第1章-07 ソーリー・ロンリー・ファイヤ・スターター

 スクールバッグを肩に提げ、すらりとした立ち姿を見せていた木佐谷樹はぼくに呼び止められ、驚愕したようだった。そんな木佐谷樹の前でぼくは荒い息を整え、膝に両手をついた。さすがにここまで一気に駆け通すのはきつかったのだ。


「あなた……どうやって……」


 鉄塔の上に置き去りにしてきたはずのぼくがものの数分で地上に降り立ち、自分の目の前にいるという情景が信じられないのだろう。さすがにぽかんとしているこの子に、ぼくはひょいと手にしていたカメラを放った。


「ほら。忘れ物だぜ」

 そして両掌で拝むようにしてあわててそれを受け止めた木佐谷樹に言う。

「絶縁碍子の写真───大事なものだろ」

 木佐谷樹はデジカメの液晶をのぞき込み……さらにおどろきの表情を浮かべる。そう。そこに写っていたのは撮り立てほやほやの絶縁碍子の画像の数々だった。
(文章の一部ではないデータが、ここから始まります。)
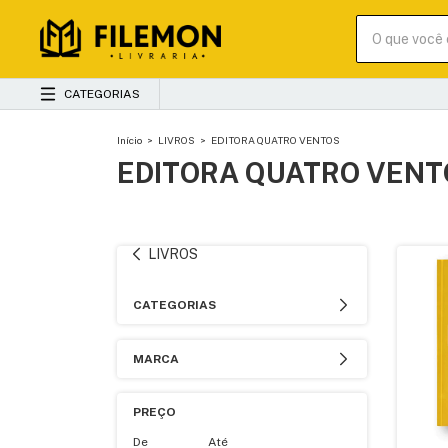
CATEGORIAS
Início
>
LIVROS
>
EDITORA QUATRO VENTOS
EDITORA QUATRO VEN
LIVROS
CATEGORIAS
MARCA
PREÇO
De
Até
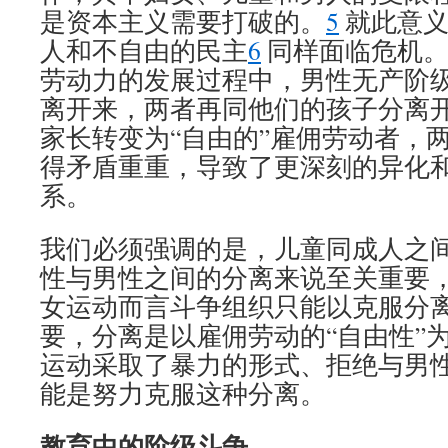
是资本主义需要打破的。
5
就此意义
人和不自由的民主
6
同样面临危机。
劳动力的发展过程中，男性无产阶
离开来，两者再同他们的孩子分离
家长转变为“自由的”雇佣劳动者，
得矛盾重重，导致了更深刻的异化
系。
我们必须强调的是，儿童同成人之
性与男性之间的分离来说至关重要
女运动而言斗争组织只能以克服分
要，分离是以雇佣劳动的“自由性”
运动采取了暴力的形式、拒绝与男性
能是努力克服这种分离。
教育中的阶级斗争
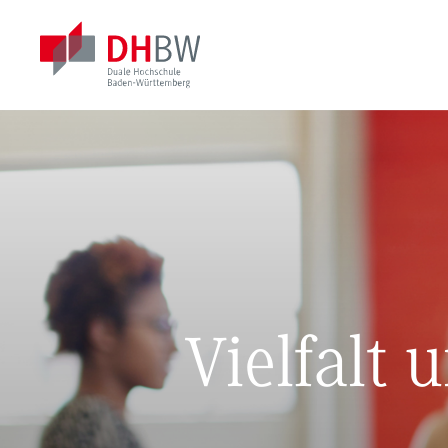
Vielfalt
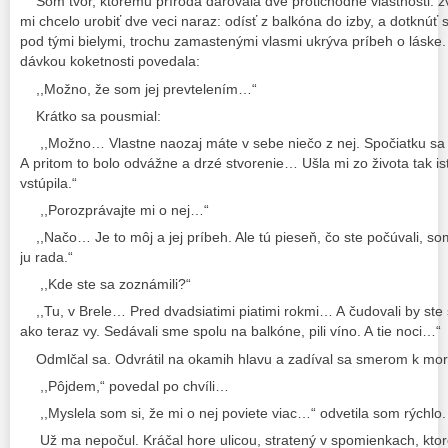
Som tvor, ktorému príroda darovala dve protichodné vlastnosti: z
mi chcelo urobiť dve veci naraz: odísť z balkóna do izby, a dotknúť 
pod tými bielymi, trochu zamastenými vlasmi ukrýva príbeh o lásk
dávkou koketnosti povedala:
,,Možno, že som jej prevtelením…“
Krátko sa pousmial:
,,Možno… Vlastne naozaj máte v sebe niečo z nej. Spočiatku sa 
A pritom to bolo odvážne a drzé stvorenie… Ušla mi zo života tak 
vstúpila.“
,,Porozprávajte mi o nej…“
,,Načo… Je to môj a jej príbeh. Ale tú pieseň, čo ste počúvali, som
ju rada.“
,,Kde ste sa zoznámili?“
,,Tu, v Brele… Pred dvadsiatimi piatimi rokmi… A čudovali by ste sa,
ako teraz vy. Sedávali sme spolu na balkóne, pili víno. A tie noci…“
Odmlčal sa. Odvrátil na okamih hlavu a zadíval sa smerom k mor
,,Pôjdem,“ povedal po chvíli…
,,Myslela som si, že mi o nej poviete viac…“ odvetila som rýchlo.
Už ma nepočul. Kráčal hore ulicou, stratený v spomienkach, ktoré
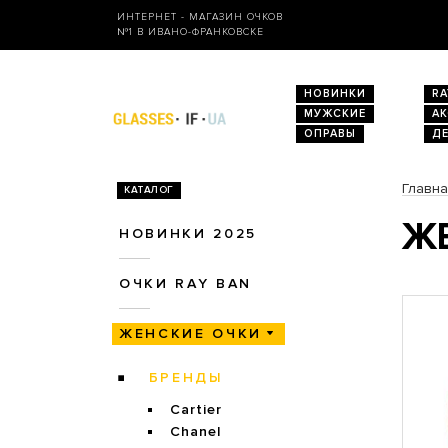
ИНТЕРНЕТ - МАГАЗИН ОЧКОВ
№1 В ИВАНО-ФРАНКОВСКЕ
НОВИНКИ
RA
МУЖСКИЕ
А
ОПРАВЫ
Д
Главн
КАТАЛОГ
ЖЕ
НОВИНКИ 2025
ОЧКИ RAY BAN
ЖЕНСКИЕ ОЧКИ
БРЕНДЫ
Cartier
Chanel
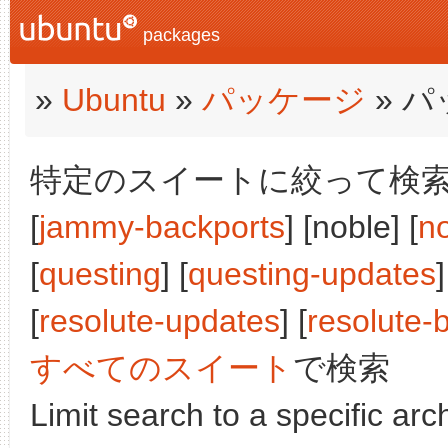
packages
»
Ubuntu
»
パッケージ
» 
特定のスイートに絞って検索:
[
jammy-backports
] [noble] [
n
[
questing
] [
questing-updates
]
[
resolute-updates
] [
resolute-
すべてのスイート
で検索
Limit search to a specific arch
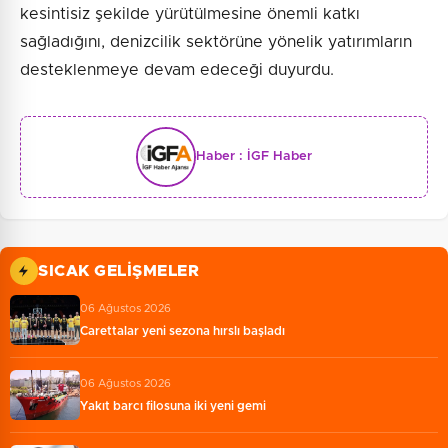
kesintisiz şekilde yürütülmesine önemli katkı
sağladığını, denizcilik sektörüne yönelik yatırımların
desteklenmeye devam edeceği duyurdu.
Haber :
İGF Haber
SICAK GELIŞMELER
06 Ağustos 2026
Carettalar yeni sezona hırslı başladı
06 Ağustos 2026
Yakıt barcı filosuna iki yeni gemi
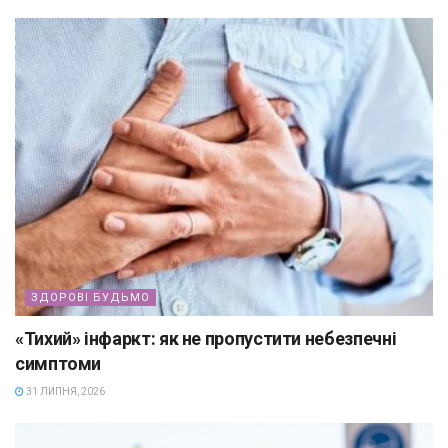
ЗДОРОВІ БУДЬМО
«Тихий» інфаркт: як не пропустити небезпечні
симптоми
31 ЛИПНЯ, 2026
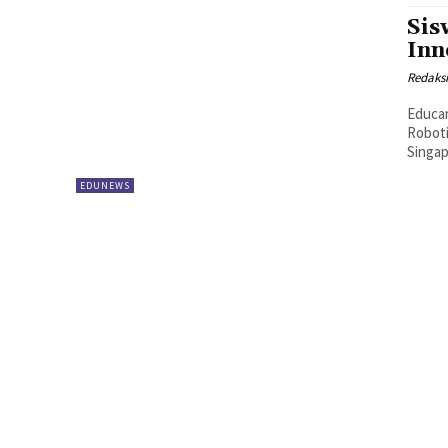
Sis
Inn
Redaks
Educare - Hafiz Ulumuddin Karim, siswa MTsN 1 
Roboti
Singap
EDUNEWS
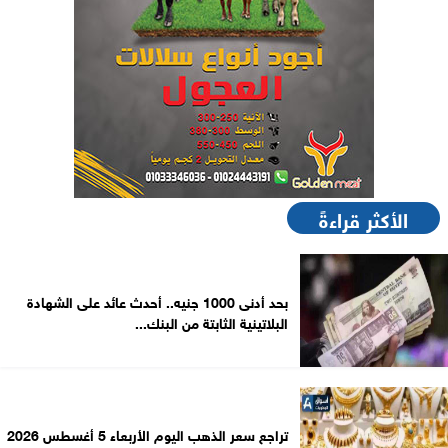
الأكثر قراءةً
بحد أدنى 1000 جنيه.. أحدث عائد على الشهادة
البلاتينية الثابتة من البنك...
تراجع سعر الذهب اليوم الأربعاء 5 أغسطس 2026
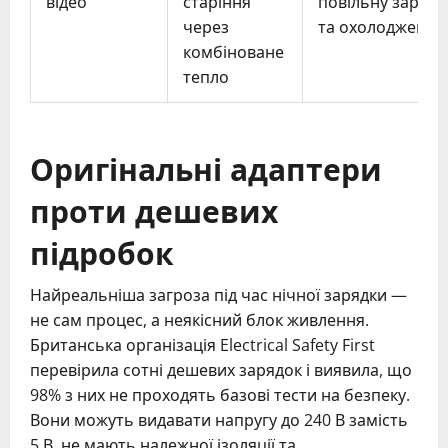
відео
старіння
повільну зарядк
через
та охолодження
комбіноване
тепло
Оригінальні адаптери
проти дешевих
підробок
Найреальніша загроза під час нічної зарядки —
не сам процес, а неякісний блок живлення.
Британська організація Electrical Safety First
перевірила сотні дешевих зарядок і виявила, що
98% з них не проходять базові тести на безпеку.
Вони можуть видавати напругу до 240 В замість
5 В, не мають належної ізоляції та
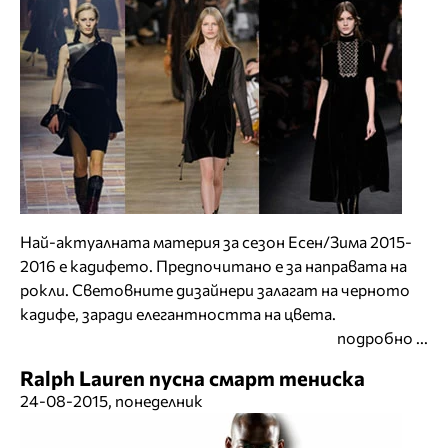
Най-актуалната материя за сезон Есен/Зима 2015-
2016 е кадифето. Предпочитано е за направата на
рокли. Световните дизайнери залагат на черното
кадифе, заради елегантността на цвета.
подробно ...
Ralph Lauren пусна смарт тениска
24-08-2015, понеделник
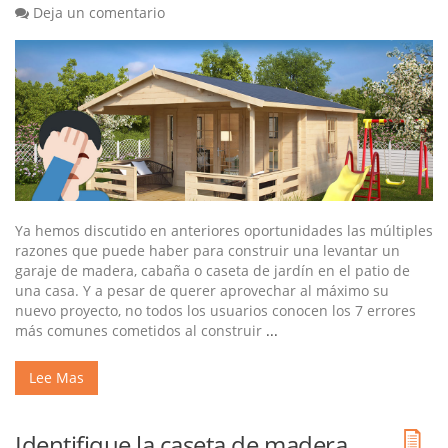
Deja un comentario
Ya hemos discutido en anteriores oportunidades las múltiples
razones que puede haber para construir una levantar un
garaje de madera, cabaña o caseta de jardín en el patio de
una casa. Y a pesar de querer aprovechar al máximo su
nuevo proyecto, no todos los usuarios conocen los 7 errores
más comunes cometidos al construir
...
Lee Mas
Identifique la caseta de madera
至近距離、それも触れるほど間近から撮った絶縁碍子の勇姿をはじめ、鉄塔の頂上からあたりを一望した眺め、さらにそのてっぺんで腰を下ろし、自撮りでピースサインしているぼくの画像など、鉄塔の頂上から撮影してきたあらゆる写真画像が保存されている。


「こ、これ……」

「一応、約束は果たしたぜ。それから───」

 絶句して佇む木佐谷樹に対して、ぼくは一瞬、言葉を探した。が、なにも思いつかず、肩の力を抜くと、ふっと笑いかけて言った。

「君の写真、綺麗だね。びっくりした」

 そう言うとぼくはきびすを返した。

 体力を使い果たし、よろよろと。がに股で。





 木佐谷樹と別れて家に帰る途中、スマホを見るとメッセージが届いていた。

「いま病院の帰りー。ログ、なにしてた?」

「最悪。疲れた」

「お疲れさまっ。どしたの?」

「こんど話すよ」

「わかったっっ。大好きよ。はやく会いたいねっ」

 ぼくは一瞬考え───そしてメッセージを打った。

「ぼくも」





 ぼくが木佐谷樹からもう一度呼び出しを受けたのは明くる日のことだった。

 翌朝、全身筋肉痛のぼくがよろよろしながら学校へ行くと、下駄箱に一通の手紙が入っていたんだ。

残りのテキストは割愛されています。